Referring now to FIG. 4, a specific embodiment of the control system will be set forth. In this embodiment, the floor levels are equally spaced. Three levels 60, 62 and 64 are shown; however, it should be understood that by merely adding to the length of the control wire and providing additional magnetic targets, any number of floors may be serviced. Step indicator targets 66 and 68 are provided between respective levels. When these targets are detected by the sensor bank mounted to the elevator, a counter will step up or down depending on which direction the elevator is moving. The elevator control circuit thereby has an indication of which floor is being approached. In this embodiment, targets 66 and 68 also indicate the points at which an elevator should begin to slow down in order to stop at a specific level.

Fixed to the same wire 12, level indicator targets 70, 72 and 74 are provided, one for each level. These level indicating targets are longer than the step indicator targets and will not cause the control counter to step up or down. As will be described subsequently, these targets do provide a means for leveling the elevator at each floor. It should be understood that for purposes of clarity, the lengths of the targets shown relative to the spacing between floors are exaggerated.

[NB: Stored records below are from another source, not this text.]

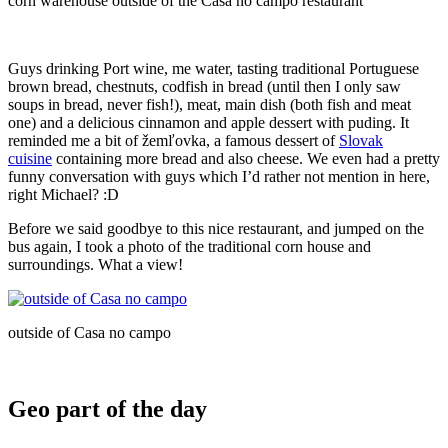
corn warehouse outside of the Casa no campo restaurant
Guys drinking Port wine, me water, tasting traditional Portuguese
brown bread, chestnuts, codfish in bread (until then I only saw
soups in bread, never fish!), meat, main dish (both fish and meat
one) and a delicious cinnamon and apple dessert with puding. It
reminded me a bit of žemľovka, a famous dessert of
Slovak
cuisine
containing more bread and also cheese. We even had a pretty
funny conversation with guys which I’d rather not mention in here,
right Michael? :D
Before we said goodbye to this nice restaurant, and jumped on the
bus again, I took a photo of the traditional corn house and
surroundings. What a view!
outside of Casa no campo
Geo part of the day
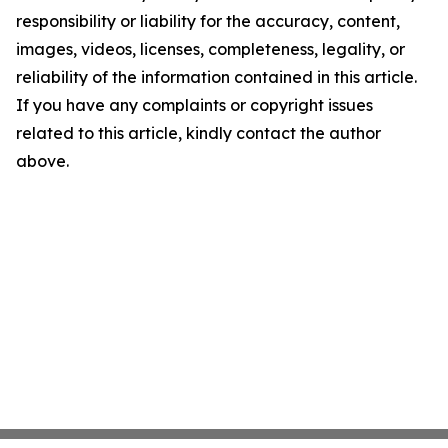
responsibility or liability for the accuracy, content,
images, videos, licenses, completeness, legality, or
reliability of the information contained in this article.
If you have any complaints or copyright issues
related to this article, kindly contact the author
above.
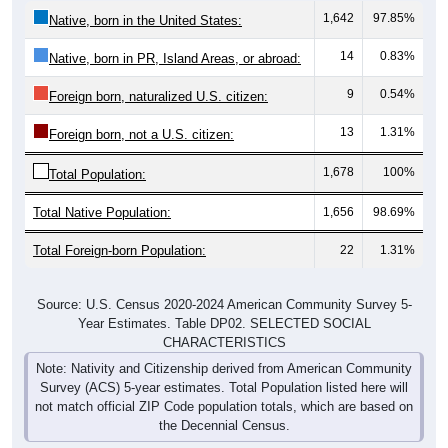
1,642
97.85%
Native, born in the United States:
14
0.83%
Native, born in PR, Island Areas, or abroad:
9
0.54%
Foreign born, naturalized U.S. citizen:
13
1.31%
Foreign born, not a U.S. citizen:
1,678
100%
Total Population:
Total Native Population:
1,656
98.69%
Total Foreign-born Population:
22
1.31%
Source: U.S. Census 2020-2024 American Community Survey 5-
Year Estimates. Table DP02. SELECTED SOCIAL
CHARACTERISTICS
Note: Nativity and Citizenship derived from American Community
Survey (ACS) 5-year estimates. Total Population listed here will
not match official ZIP Code population totals, which are based on
the Decennial Census.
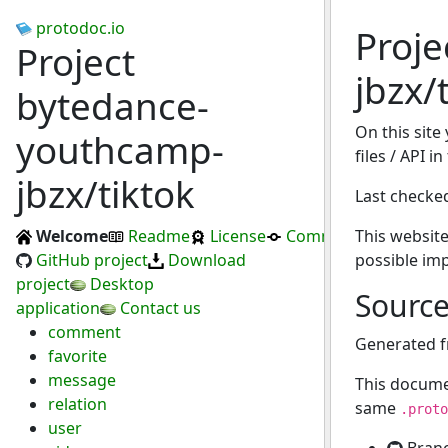
protodoc.io
Proj
Project
jbzx/
bytedance-
On this site
youthcamp-
files / API i
jbzx/tiktok
Last checke
Welcome
Readme
License
Commits
This website
GitHub project
Download
possible im
project
Desktop
Sourc
application
Contact us
comment
Generated 
favorite
message
This docume
relation
same
.proto
user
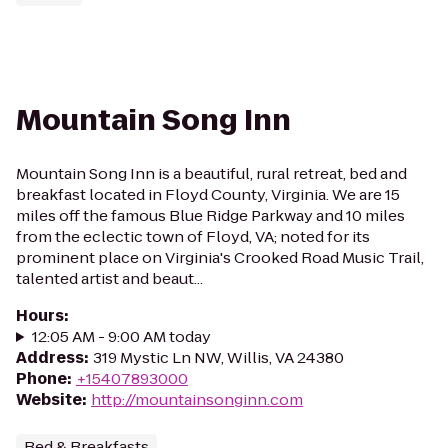
Mountain Song Inn
Mountain Song Inn is a beautiful, rural retreat, bed and
breakfast located in Floyd County, Virginia. We are 15
miles off the famous Blue Ridge Parkway and 10 miles
from the eclectic town of Floyd, VA; noted for its
prominent place on Virginia's Crooked Road Music Trail,
talented artist and beaut...
Hours
:
12:05 AM - 9:00 AM today
Address
:
319 Mystic Ln NW, Willis, VA 24380
Phone
:
+15407893000
Website
:
http://mountainsonginn.com
Bed & Breakfasts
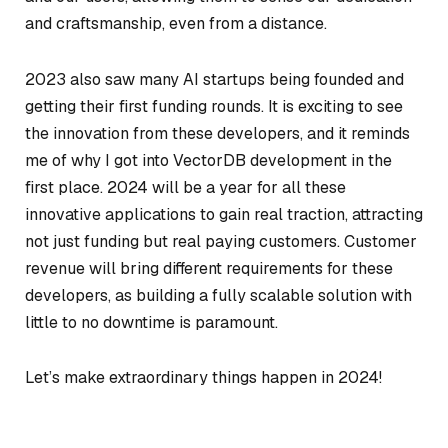
and craftsmanship, even from a distance.
2023 also saw many AI startups being founded and
getting their first funding rounds. It is exciting to see
the innovation from these developers, and it reminds
me of why I got into VectorDB development in the
first place. 2024 will be a year for all these
innovative applications to gain real traction, attracting
not just funding but real paying customers. Customer
revenue will bring different requirements for these
developers, as building a fully scalable solution with
little to no downtime is paramount.
Let’s make extraordinary things happen in 2024!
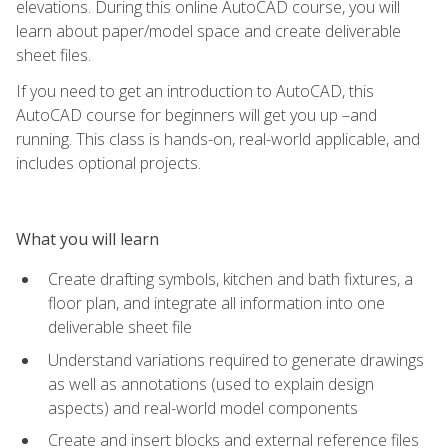
elevations. During this online AutoCAD course, you will
learn about paper/model space and create deliverable
sheet files.
If you need to get an introduction to AutoCAD, this
AutoCAD course for beginners will get you up –and
running. This class is hands-on, real-world applicable, and
includes optional projects.
What you will learn
Create drafting symbols, kitchen and bath fixtures, a
floor plan, and integrate all information into one
deliverable sheet file
Understand variations required to generate drawings
as well as annotations (used to explain design
aspects) and real-world model components
Create and insert blocks and external reference files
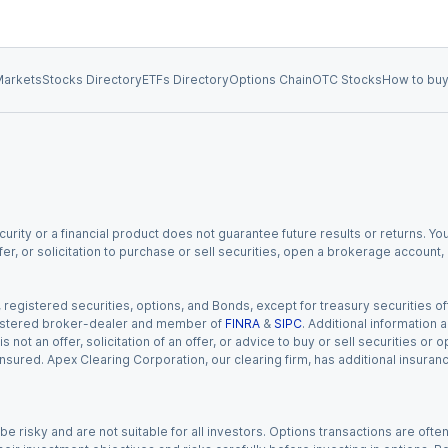
arkets
Stocks Directory
ETFs Directory
Options Chain
OTC Stocks
How to buy
urity or a financial product does not guarantee future results or returns. You
fer, or solicitation to purchase or sell securities, open a brokerage account
gistered securities, options, and Bonds, except for treasury securities offe
registered broker-dealer and member of
FINRA
&
SIPC
. Additional information
s not an offer, solicitation of an offer, or advice to buy or sell securities or
insured. Apex Clearing Corporation, our clearing firm, has additional insura
 risky and are not suitable for all investors. Options transactions are ofte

In order for the control circuitry to distinguish between step indicator targets and level indicator targets, it is necessary that the lengths be determined relative to the spacing between the five sensors. Referring to FIG. 7, it can be seen that the step indicator target 66 is longer than the distance between sensors 48 and 50 as well as the distance between sensors 50 and 52. Target 66 is shorter than the distance between sensors 48 and 52. Level indicator target 70 has a length greater than the distance between sensors 48 and 52 but less than the distance between sensors 54 and 56. The closer the length of target 70 is to the distance between sensors 54 and 56 the more precise the levelling operation will be.

Referring now to FIG. 8, the circuitry which responds to the magnetic targets will be described. In the drawings, letter designations have been used to clarify the correspondence between each of the sensors, relay coils, and relay contacts. Hence, the relay coil DX is responsive to down-sensor contacts D and relay coil DX controls relay contacts DX1 and DX2. Relay coil CX is responsive to center sensor contacts C and controls relay contacts CX1, CX2, CX3. Similarly, relay coil UX is responsive to up-sensor U and controls contacts UX1 and UX2. Relays ULX and DLX are responsive to respective level-sensors UL and DL for level control.

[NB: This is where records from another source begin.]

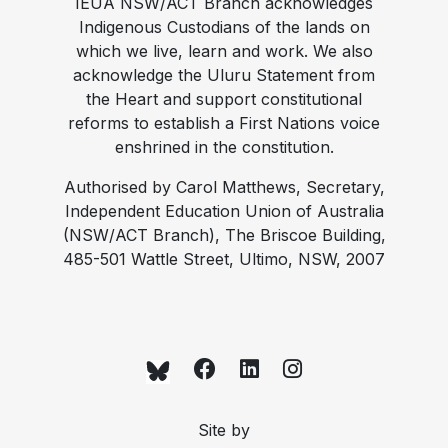
IEUA NSW/ACT Branch acknowledges
Indigenous Custodians of the lands on
which we live, learn and work. We also
acknowledge the Uluru Statement from
the Heart and support constitutional
reforms to establish a First Nations voice
enshrined in the constitution.
Authorised by Carol Matthews, Secretary,
Independent Education Union of Australia
(NSW/ACT Branch), The Briscoe Building,
485-501 Wattle Street, Ultimo, NSW, 2007
Site by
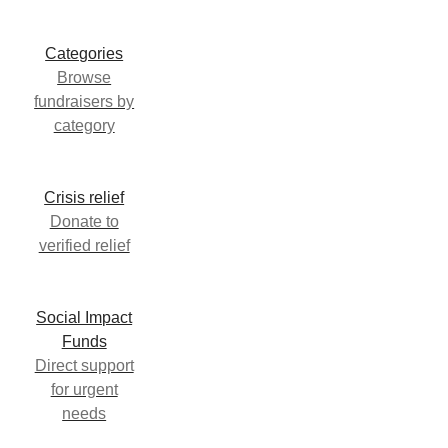
Categories
Browse
fundraisers by
category
Crisis relief
Donate to
verified relief
Social Impact
Funds
Direct support
for urgent
needs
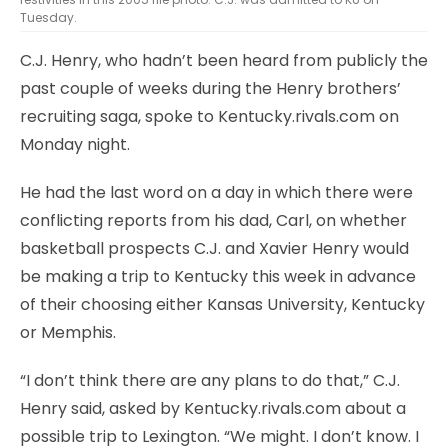
Tuesday.
C.J. Henry, who hadn’t been heard from publicly the
past couple of weeks during the Henry brothers’
recruiting saga, spoke to Kentucky.rivals.com on
Monday night.
He had the last word on a day in which there were
conflicting reports from his dad, Carl, on whether
basketball prospects C.J. and Xavier Henry would
be making a trip to Kentucky this week in advance
of their choosing either Kansas University, Kentucky
or Memphis.
“I don’t think there are any plans to do that,” C.J.
Henry said, asked by Kentucky.rivals.com about a
possible trip to Lexington. “We might. I don’t know. I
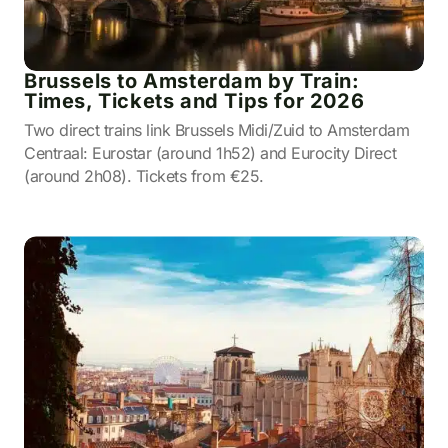
Brussels to Amsterdam by Train:
Times, Tickets and Tips for 2026
Two direct trains link Brussels Midi/Zuid to Amsterdam
Centraal: Eurostar (around 1h52) and Eurocity Direct
(around 2h08). Tickets from €25.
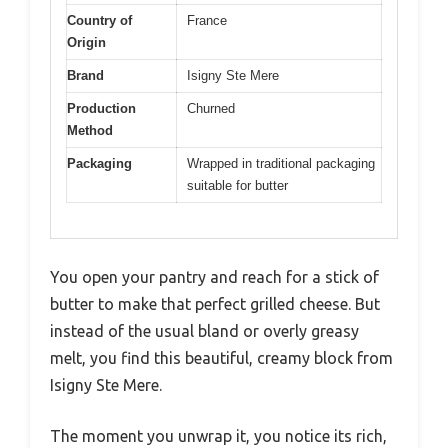
Country of
France
Origin
Brand
Isigny Ste Mere
Production
Churned
Method
Packaging
Wrapped in traditional packaging
suitable for butter
You open your pantry and reach for a stick of
butter to make that perfect grilled cheese. But
instead of the usual bland or overly greasy
melt, you find this beautiful, creamy block from
Isigny Ste Mere.
The moment you unwrap it, you notice its rich,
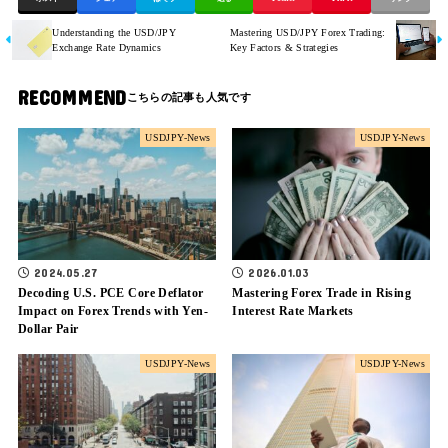
Understanding the USD/JPY
Mastering USD/JPY Forex Trading:
Exchange Rate Dynamics
Key Factors & Strategies
RECOMMEND
USDJPY-News
USDJPY-News
2024.05.27
2026.01.03
Decoding U.S. PCE Core Deflator
Mastering Forex Trade in Rising
Impact on Forex Trends with Yen-
Interest Rate Markets
Dollar Pair
USDJPY-News
USDJPY-News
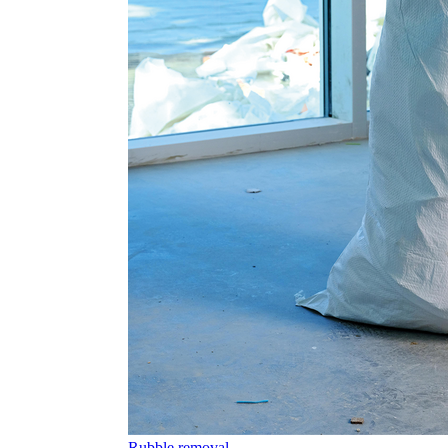
Rubble removal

As shown, normally open contacts CX1 are in a circuit parallel to normally closed contacts UX1 and DX1, the parallel circuit being in series with center sensor contacts C and center relay CX. Assume now that the sensors are approaching a short target 66 while moving down. As sensor DL reaches the target, those contacts close. This causes current to flow through relay coil DLX which closes contacts not shown in a leveling circuit. However, because the leveling circuit is disengaged prior to slowdown of the elevator, there is no response to the closing of contacts DL at this time.

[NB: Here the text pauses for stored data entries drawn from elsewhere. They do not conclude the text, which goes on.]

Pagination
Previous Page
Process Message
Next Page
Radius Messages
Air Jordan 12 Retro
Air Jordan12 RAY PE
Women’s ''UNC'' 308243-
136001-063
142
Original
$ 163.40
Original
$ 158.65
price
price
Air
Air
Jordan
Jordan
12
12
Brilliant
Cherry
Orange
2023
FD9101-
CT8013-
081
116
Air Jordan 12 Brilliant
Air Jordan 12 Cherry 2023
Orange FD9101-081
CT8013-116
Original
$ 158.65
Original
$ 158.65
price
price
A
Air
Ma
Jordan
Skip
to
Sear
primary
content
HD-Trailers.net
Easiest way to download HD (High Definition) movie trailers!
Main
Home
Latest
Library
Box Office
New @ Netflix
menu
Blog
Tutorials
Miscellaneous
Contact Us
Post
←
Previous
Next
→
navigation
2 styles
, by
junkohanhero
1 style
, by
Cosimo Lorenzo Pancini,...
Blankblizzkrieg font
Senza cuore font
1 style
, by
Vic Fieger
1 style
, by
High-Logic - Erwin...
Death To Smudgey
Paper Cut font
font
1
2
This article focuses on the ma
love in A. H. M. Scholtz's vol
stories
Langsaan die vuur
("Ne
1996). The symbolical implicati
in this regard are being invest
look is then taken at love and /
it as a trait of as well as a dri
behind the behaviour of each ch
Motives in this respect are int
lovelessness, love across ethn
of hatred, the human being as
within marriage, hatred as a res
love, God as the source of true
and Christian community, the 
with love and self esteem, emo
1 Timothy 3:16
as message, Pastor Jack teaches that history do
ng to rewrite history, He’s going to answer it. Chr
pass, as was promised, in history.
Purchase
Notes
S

Sensor U passes down adjacent the target, closing contacts U and thus causing current to flow through relay coil UX. With current flowing through coil UX, normally closed contacts UX1 open. Because the step indicator target is longer than the distance between sensors C and U, contacts UX1 are still open when sensor C reaches the target. At this point, with contacts UX1 open and normally open contacts CX1 still open, current does not flow through relay coil CX. With the sensors continuing to move down, sensor U passes the target, thereby opening contacts U and stopping current flow through relay coil UX. As a result, contacts UX1 return to their normally closed condition. With contacts C still closed and contacts UX1 and DX1 now closed, current flows through relay coil CX thereby closing contacts CX1.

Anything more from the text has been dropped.